# Does anyone have a dedicated VIA layout?



## Rally of the Valley (Feb 21, 2011)

curious to see if anyone has done an HO layout strictly for VIA rail. I think this is the route i'm going to go. Mind you, it wont be done any time soon, but I am stock piling rolling stock from Rapido.

If this is you, is there anything I should look out for? Im finding already that a 24" radius with Pullman and LRC cars forces a derailment. I'd rather not put on the longer couplers that are supplied by rapido.

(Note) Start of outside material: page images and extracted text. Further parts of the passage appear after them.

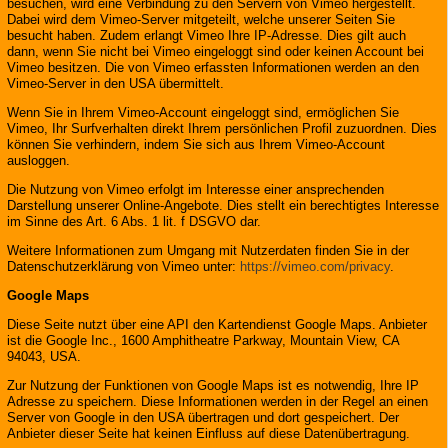
besuchen, wird eine Verbindung zu den Servern von Vimeo hergestellt.
Dabei wird dem Vimeo-Server mitgeteilt, welche unserer Seiten Sie
besucht haben. Zudem erlangt Vimeo Ihre IP-Adresse. Dies gilt auch
dann, wenn Sie nicht bei Vimeo eingeloggt sind oder keinen Account bei
Vimeo besitzen. Die von Vimeo erfassten Informationen werden an den
Vimeo-Server in den USA übermittelt.
Wenn Sie in Ihrem Vimeo-Account eingeloggt sind, ermöglichen Sie
Vimeo, Ihr Surfverhalten direkt Ihrem persönlichen Profil zuzuordnen. Dies
können Sie verhindern, indem Sie sich aus Ihrem Vimeo-Account
ausloggen.
Die Nutzung von Vimeo erfolgt im Interesse einer ansprechenden
Darstellung unserer Online-Angebote. Dies stellt ein berechtigtes Interesse
im Sinne des Art. 6 Abs. 1 lit. f DSGVO dar.
Weitere Informationen zum Umgang mit Nutzerdaten finden Sie in der
Datenschutzerklärung von Vimeo unter:
https://vimeo.com/privacy
.
Google Maps
Diese Seite nutzt über eine API den Kartendienst Google Maps. Anbieter
ist die Google Inc., 1600 Amphitheatre Parkway, Mountain View, CA
94043, USA.
Zur Nutzung der Funktionen von Google Maps ist es notwendig, Ihre IP
Adresse zu speichern. Diese Informationen werden in der Regel an einen
Server von Google in den USA übertragen und dort gespeichert. Der
Anbieter dieser Seite hat keinen Einfluss auf diese Datenübertragung.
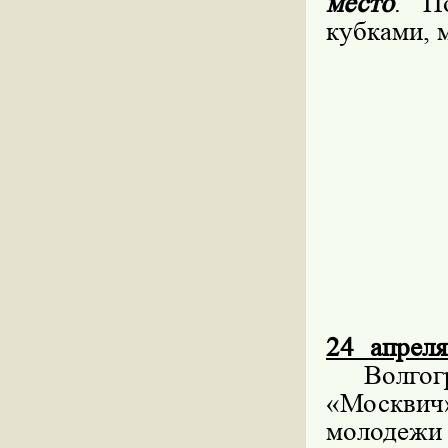
место
. П
кубками, 
24 апрел
Волгог
«Москви
молодежи 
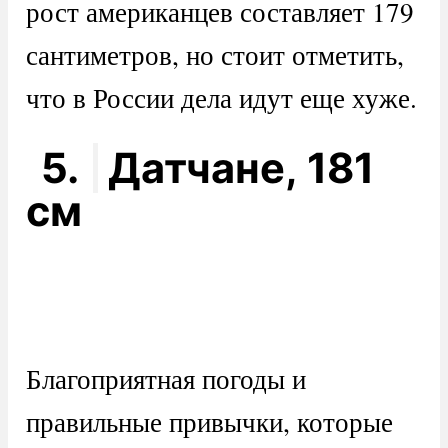
рост американцев составляет 179
сантиметров, но стоит отметить,
что в России дела идут еще хуже.
5.
Датчане, 181
см
Благоприятная погоды и
правильные привычки, которые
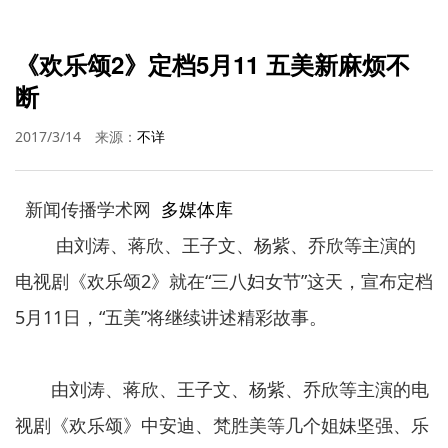
《欢乐颂2》定档5月11 五美新麻烦不
断
2017/3/14
来源：
不详
新闻传播学术网
多媒体库
由刘涛、蒋欣、王子文、杨紫、乔欣等主演的
电视剧《欢乐颂2》就在“三八妇女节”这天，宣布定档
5月11日，“五美”将继续讲述精彩故事。
由刘涛、蒋欣、王子文、杨紫、乔欣等主演的电
视剧《欢乐颂》中安迪、梵胜美等几个姐妹坚强、乐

In case you're wondering, im a newbie. I had a model train set when I was a boy. Now that im 30, and rapido is making VIA products, they have forced me out of retirement. WOW how things have changed!! 

cheers.


----------



## Big Ed (Jun 16, 2009)

Rally of the Valley said:


> curious to see if anyone has done an HO layout strictly for VIA rail. I think this is the route i'm going to go. Mind you, it wont be done any time soon, but I am stock piling rolling stock from Rapido.
> 
> If this is you, is there anything I should look out for? Im finding already that a 24" radius with Pullman and LRC cars forces a derailment. I'd rather not put on the longer couplers that are supplied by rapido.
> 
> ...


VIA.......Canada?
I don't know much about them.

WOW good thing your not 70!:laugh:
Welcome.


----------



## Rally of the Valley (Feb 21, 2011)

big ed said:


> VIA.......Canada?
> I don't know much about them.
> 
> WOW good thing your not 70!:laugh:
> Welcome.



Funny you should mention 70. Recently at a train show I mentioned to an elderly gentleman about my interest in getting back in to modeling. His first comment was "glad you didn't wait until you are 50". :thumbsup:


----------



## Canadian Car Knocker (Feb 8, 2011)

Have you decided what area you would be modeling? That's the good thing about most Canadian roads. You have so many regions to choose from.


----------



## Rally of the Valley (Feb 21, 2011)

Canadian Car Knocker said:


> Have you decided what area you would be modeling? That's the good thing about most Canadian roads. You have so many regions to choose from.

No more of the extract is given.